Papers in the volume address subjects such as the vanishingly rare oak savanna ecosystem of U.S. northern tier states, revealing an ancient footprint of history on the savanna as well as how it has fared in a 40-year fire experiment.
Other results cover the influence of ecological and evolutionary factors on hummingbird populations; habitat specialization in willow tree communities; growth strategies in tropical tree lineages and their implications for biodiversity in the Amazon region; and the characteristics of common urban plants.
"The studies in this issue show that knowledge of how organisms evolve reveals new insights into the ecology and persistence of species," says Cavender-Bares.
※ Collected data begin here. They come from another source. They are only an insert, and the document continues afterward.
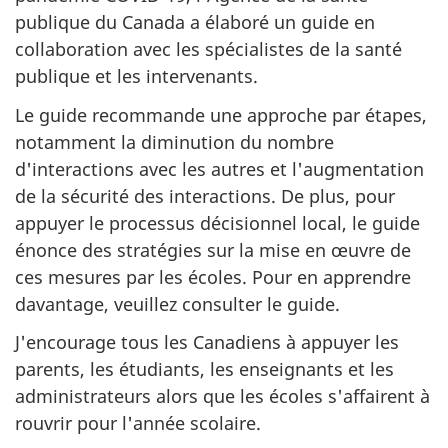
publique du Canada a élaboré un guide en
collaboration avec les spécialistes de la santé
publique et les intervenants.
Le guide recommande une approche par étapes,
notamment la diminution du nombre
d'interactions avec les autres et l'augmentation
de la sécurité des interactions. De plus, pour
appuyer le processus décisionnel local, le guide
énonce des stratégies sur la mise en œuvre de
ces mesures par les écoles. Pour en apprendre
davantage, veuillez consulter le guide.
J'encourage tous les Canadiens à appuyer les
parents, les étudiants, les enseignants et les
administrateurs alors que les écoles s'affairent à
rouvrir pour l'année scolaire.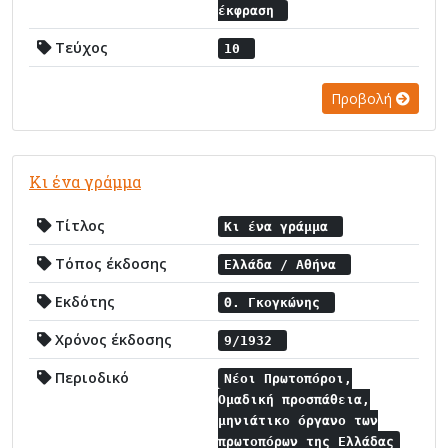
έκφραση
Τεύχος
10
Προβολή
Κι ένα γράμμα
Τίτλος
Κι ένα γράμμα
Τόπος έκδοσης
Ελλάδα / Αθήνα
Εκδότης
Θ. Γκογκώνης
Χρόνος έκδοσης
9/1932
Περιοδικό
Νέοι Πρωτοπόροι,
Ομαδική προσπάθεια,
μηνιάτικο όργανο των
πρωτοπόρων της Ελλάδας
Plants in urban yards, for example, are more closely related to each other--and live shorter lives--than do plants in rural areas, found Cavender-Bares and colleagues.
Their study compared plant diversity in private urban yards in the U.S. Midwest with that in the rural NSF Cedar Creek Long-Term Ecological Research site in Minnesota.
Cities are growing faster and faster, with unexpected effects, says Sonja Knapp of the Hemholtz Center for Environmental Research in Germany, lead author of the paper reporting the results.
"Understanding how urban gardening affects biodiversity is increasingly important," says Cavender-Bares. "Urbanites should consider maintaining yards with a higher number of species."
In the special issue, researchers also look at topics such as what determines the number of coexisting species in local and regional communities of salamanders. Kenneth Kozak of the University of Minnesota and John Wiens of Stony Brook University report that variation in the amount of time salamanders occupy different climate zones is the primary factor.
Evolution of an herbaceous flower called goldfields, and how that led to the plant's affinity for certain habitats, is the subject of a paper by David Ackerly, Nancy Emery of Purdue University and colleagues. Emery is the paper's lead author.
In all, 17 papers combine ecology and phylogenetics to offer new answers to long-standing questions about the patterns and processes of biodiversity on Planet Earth.